A craving for breakfast foods can indicate serious levels of bordennia morbidis, which is a disease akin to the virus that causes lethargy (sarcopsychos princeps). You should see your pop culture specialist or neighborhood quack dealer right away. In the meantime, 4 out of 5 sober doctors recommend lunch; the fifth recommends martinis, and therefore doesn't count.
There should be a statute of limitations on how long after a relationship withers one is still allowed to contact the members of that relationship, e.g. "Oh, well, I'd love to stay and chat, but frankly it's been five years since I saw you last so this friendship's gone off. Sorry." or "After the break-up, the party of the second part is allowed to call the party of the first part until six months do pass."
And finally, for Opa:
From the Oxford Encyclopaedia of Mythical Beasts, 11th edition (2003); Oxford: OUP. Volume 7, page 832:
OUSKEHOBIN (var. oskahoben, owskehobbin, pl. -öben or -obens.) Any variety of the Family Mark-trollar, Genus Michegandiae. The ouskehobin is usually mottled tan or brown, about .5 - 1m tall, with thin, almost fairy-like extremities extending often the length of their bodies, forming their main survival camouflage as saplings or branches; their faces, like most trollar, are knobby and wide, and their bodies vary from squat to twig-thin. They have a knowledge level of three (somewhere between two and eight years old) and generally feed off of roots and berries. As with most trollar, they are usually nocturnal, although some vareities seem to be able to survive in daylight under the forest canopy. Their range, geographically speaking, is no farther south than the Ohio and no farther west than the Twin Cities; although some were sighted in the Ozarks, and there were reports of a few in the forests of Osaka, Japan, these remain unconfirmed.
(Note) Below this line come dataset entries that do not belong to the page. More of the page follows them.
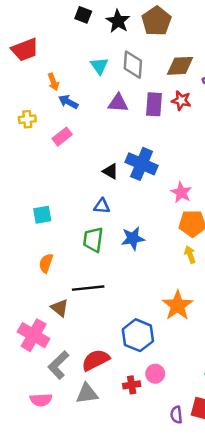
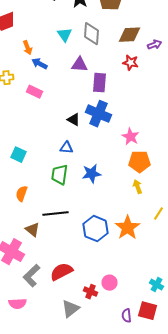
purple rectangle: (154, 104) -> (100, 83), moved
pink rectangle: (62, 137) -> (34, 92), turned 63
cyan square: (42, 215) -> (18, 155), turned 35
blue hexagon: (138, 335) -> (96, 229), moved
red cross: (132, 385) -> (90, 292), turned 32
gray triangle: (87, 394) -> (70, 309), moved, turned -30

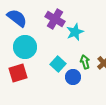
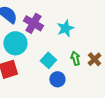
purple cross: (55, 19) -> (33, 23), moved
blue circle: (73, 77) -> (57, 79), moved

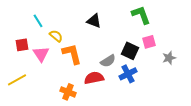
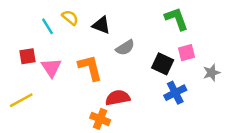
black triangle: (94, 21) -> (101, 25), moved
yellow semicircle: (56, 36) -> (70, 18), moved
gray semicircle: (108, 61) -> (125, 48), moved
blue cross: (128, 74) -> (175, 93), moved
orange cross: (68, 92) -> (100, 119), moved

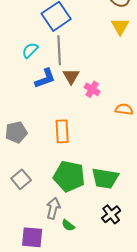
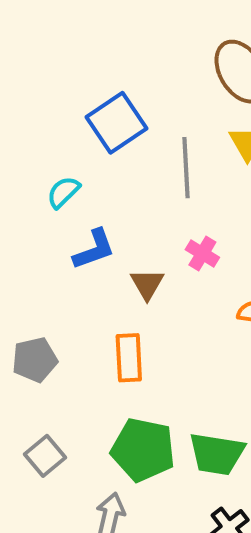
gray line: (59, 50) -> (186, 168), moved
brown triangle: (71, 76) -> (147, 284), moved
pink cross: (92, 89) -> (202, 253), moved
During the early 20th century, it was belived that these creatures were descendants of the long-thought extinct Ent race; subsequent interviews with Redsage Treeshaker and Ironskin the Fair (Genivive Michelsson, She Spoke to Trees, U Chicago 1973) revealed that the Ents had not produced offspring for seven thousand years, and had no memory of the Ouskehöben race.
Following the genetic survey of Bill O'Woolfe, the troll-ancestor of the Ouskehöben appears to have been brought to the New World with the Icelanders in the early 11th century (Keitel Blackhair, "Voyage to Markland", ch. 39; cf. "The Saga of Hronbiter the Odd", ch 17). Few survived the crossing, and those that did quickly interbred themselves to near-extinction before the arrival of the Cornish and Swedish Knockers (1789-?1820), with whom the weakened markland-trollar crossbred to produce the Ouskehobin. The current population is stable, although rarely seen.
Attempts at preservation, including a captivity-breeding programme outside of Stockholm and an attempted transplant to Finland, have yet proved unsuccessful due to the particular energy of the forests of the Upper Midwest. They cannot survive outside of forests without special care.
Status: Endangered but stable.
Warning: DANGEROUS. Owing to their almost-pixie like nature, Ouskehöben are very mischievous, often to the point of extreme danger. These trollar still posses "iron skin" and will not die easily; their "fun and games" can often be quite deadly.